## ASSIGNMENT
Examine the records and identify each line that includes the string "disponibles". Copy those lines.

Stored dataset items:
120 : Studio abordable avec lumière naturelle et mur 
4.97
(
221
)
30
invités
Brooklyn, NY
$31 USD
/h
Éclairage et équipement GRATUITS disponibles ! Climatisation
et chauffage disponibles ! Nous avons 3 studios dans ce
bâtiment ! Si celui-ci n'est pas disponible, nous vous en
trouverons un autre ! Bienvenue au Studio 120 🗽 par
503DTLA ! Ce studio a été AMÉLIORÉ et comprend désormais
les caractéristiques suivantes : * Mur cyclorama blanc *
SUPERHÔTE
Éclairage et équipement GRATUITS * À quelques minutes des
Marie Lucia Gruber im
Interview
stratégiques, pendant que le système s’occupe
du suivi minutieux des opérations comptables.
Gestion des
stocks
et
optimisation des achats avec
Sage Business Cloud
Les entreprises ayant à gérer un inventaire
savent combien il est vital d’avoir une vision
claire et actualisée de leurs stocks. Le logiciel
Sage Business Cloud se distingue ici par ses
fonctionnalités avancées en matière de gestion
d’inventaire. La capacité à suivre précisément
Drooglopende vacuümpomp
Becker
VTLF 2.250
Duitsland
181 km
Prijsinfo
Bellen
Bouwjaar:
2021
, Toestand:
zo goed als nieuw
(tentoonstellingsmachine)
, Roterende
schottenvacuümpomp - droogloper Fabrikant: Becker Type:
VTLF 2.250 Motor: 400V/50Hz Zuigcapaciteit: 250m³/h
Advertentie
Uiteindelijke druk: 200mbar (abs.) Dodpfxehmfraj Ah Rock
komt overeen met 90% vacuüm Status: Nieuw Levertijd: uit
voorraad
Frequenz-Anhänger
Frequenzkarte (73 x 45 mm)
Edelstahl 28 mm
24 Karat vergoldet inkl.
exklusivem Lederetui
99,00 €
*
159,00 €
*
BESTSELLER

## YOUR SOLUTION
Éclairage et équipement GRATUITS disponibles ! Climatisation
et chauffage disponibles ! Nous avons 3 studios dans ce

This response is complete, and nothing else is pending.